How Blockchain Works

A few years ago, a friend approached me about starting a smart contract venture. While I hadn't one iota of experience with blockchain, I did have enthusiasm in spades. Sadly, our venture never got beyond the ideation stage. However, I did have a lot of fun learning about blockchain and even managed to create my very own cryptocurrency I christened STRAUSS COIN.

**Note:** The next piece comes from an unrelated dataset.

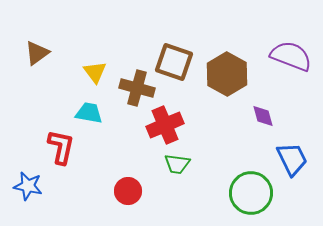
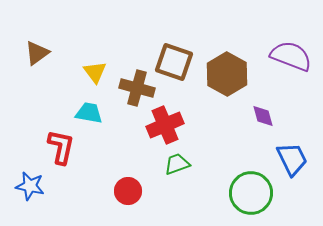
green trapezoid: rotated 152 degrees clockwise
blue star: moved 2 px right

I wrote this post to cement what I learned, and to provide a layperson summary on what has become one of the most important ideas of the 21st century: blockchain.

A Ledger Amongst Friends

Suppose that you and some friends frequently exchange money, and that rather than going to the effort of physically exchanging cash every time you do so, you decide to create a ledger. This ledger is a record of financial transactions between people, and now at the end of the month if you spent more than you received you pay in what you spent, and if you received more than you spent you simply collect what others pay in. If everyone is allowed to add lines to the ledger, then you and all of your friends are able to quickly and efficiently send and receive money.

Sender	Receiver	Amount
Alice	Bob	£200
Bob	Charlie	£150
Charlie	Alice	£500
Charlie	Bob	£75

Digital Signatures

Unfortunately, there is a problem with this system. By allowing everyone to add lines to the ledger there is nothing stopping someone from adding a fraudulent transaction. What we need is some form of verification that the sender and receiver of cash both agree on the transaction. This is where our first bit of cryptographic security enters the foray: digital signatures. If the ledger was written on a piece of paper, we could have the sender and receiver agree on a transaction by signing the line on the ledger on which the details of that transaction were written. However, things on a computer work a little differently (and more securely). Every person in the network has a secret key (SK) and a public key (PK). Both of these are a unique string of random ones and zeros, and like the names suggest the SK is kept a secret, whereas the PK is made publicly available. Now, in order to sign a transaction, a person takes the data of that transaction and combines it with their secret key to produce a signature. A function that does this might look a little something like:

Sign(Message, SK) = Signature

What this means is that each signature is dependent on the message that the user is signing. This is great because now there is no way anyone could somehow copy your signature. Suppose for example that we have “Alice pays Bob £200” written on the ledger. The digital signature Alice uses for this transaction is cryptographically linked to the message, meaning that “Alice pays Bob £300” will produce a completely different, though equally valid signature!

Ledger	Signed
Alice pays Bob £200	73289EA2791AFB3
Bob pays Charlie £150	378259FE11B23A2
Charlie pays Alice £500	A4382A237AE29BB
Charlie pays Bob £75	6CCC2819E91BA01

Now this is good, but at the moment only the two people involved in this transaction can verify that they have accepted it (since they don’t reveal their SK). What we now need is some function that will take in a transaction, a signature and some identifier that verifies that the signature indeed does come from the people involved in the transaction. This is where the PK comes in. The PK is a unique number given to each person and is publicly available for everyone to see. As a result, anyone could use this PK to verify that a transaction was accepted by all of those involved. The function would look a little something like:

Verify(Message, Signature, PK) = True / False

This function will return true if the signature was produced by the SK associated with the PK, and will otherwise return false.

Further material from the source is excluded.